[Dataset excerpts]
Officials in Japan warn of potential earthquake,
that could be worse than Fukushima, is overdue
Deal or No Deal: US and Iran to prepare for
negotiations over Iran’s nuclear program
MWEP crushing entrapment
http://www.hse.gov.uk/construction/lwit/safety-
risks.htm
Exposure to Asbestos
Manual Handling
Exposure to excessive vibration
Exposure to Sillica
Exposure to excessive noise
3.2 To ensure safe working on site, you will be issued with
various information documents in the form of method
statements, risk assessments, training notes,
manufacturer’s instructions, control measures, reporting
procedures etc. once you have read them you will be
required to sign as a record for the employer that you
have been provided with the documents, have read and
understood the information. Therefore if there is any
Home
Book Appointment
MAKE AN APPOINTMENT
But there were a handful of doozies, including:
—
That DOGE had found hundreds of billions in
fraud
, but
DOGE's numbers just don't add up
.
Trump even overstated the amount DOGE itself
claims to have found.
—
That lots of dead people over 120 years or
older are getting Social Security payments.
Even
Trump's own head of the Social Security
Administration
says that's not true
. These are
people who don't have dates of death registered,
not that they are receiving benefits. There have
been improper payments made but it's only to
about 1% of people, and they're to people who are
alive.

...

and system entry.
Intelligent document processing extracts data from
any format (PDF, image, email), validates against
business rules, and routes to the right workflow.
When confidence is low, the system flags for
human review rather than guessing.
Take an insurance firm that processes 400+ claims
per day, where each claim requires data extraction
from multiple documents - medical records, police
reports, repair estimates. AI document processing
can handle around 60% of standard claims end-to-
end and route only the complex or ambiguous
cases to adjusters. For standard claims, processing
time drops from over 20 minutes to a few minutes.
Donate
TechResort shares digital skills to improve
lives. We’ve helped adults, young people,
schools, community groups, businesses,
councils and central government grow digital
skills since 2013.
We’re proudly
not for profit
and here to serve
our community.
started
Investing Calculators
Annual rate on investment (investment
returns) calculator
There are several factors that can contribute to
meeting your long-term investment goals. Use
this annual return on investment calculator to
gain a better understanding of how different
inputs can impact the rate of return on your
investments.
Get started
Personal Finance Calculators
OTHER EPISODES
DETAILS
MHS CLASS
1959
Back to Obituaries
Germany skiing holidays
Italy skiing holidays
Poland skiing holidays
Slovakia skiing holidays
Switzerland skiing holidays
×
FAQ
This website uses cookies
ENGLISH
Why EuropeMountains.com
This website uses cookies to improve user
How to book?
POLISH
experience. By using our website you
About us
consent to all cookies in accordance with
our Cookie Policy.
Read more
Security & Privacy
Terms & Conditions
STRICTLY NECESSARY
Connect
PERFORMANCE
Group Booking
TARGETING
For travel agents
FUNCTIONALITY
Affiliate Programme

Problem => Copy every line in the entries above that has the string "found" in it.

Result of this exercise =>
That DOGE had found hundreds of billions in
claims to have found.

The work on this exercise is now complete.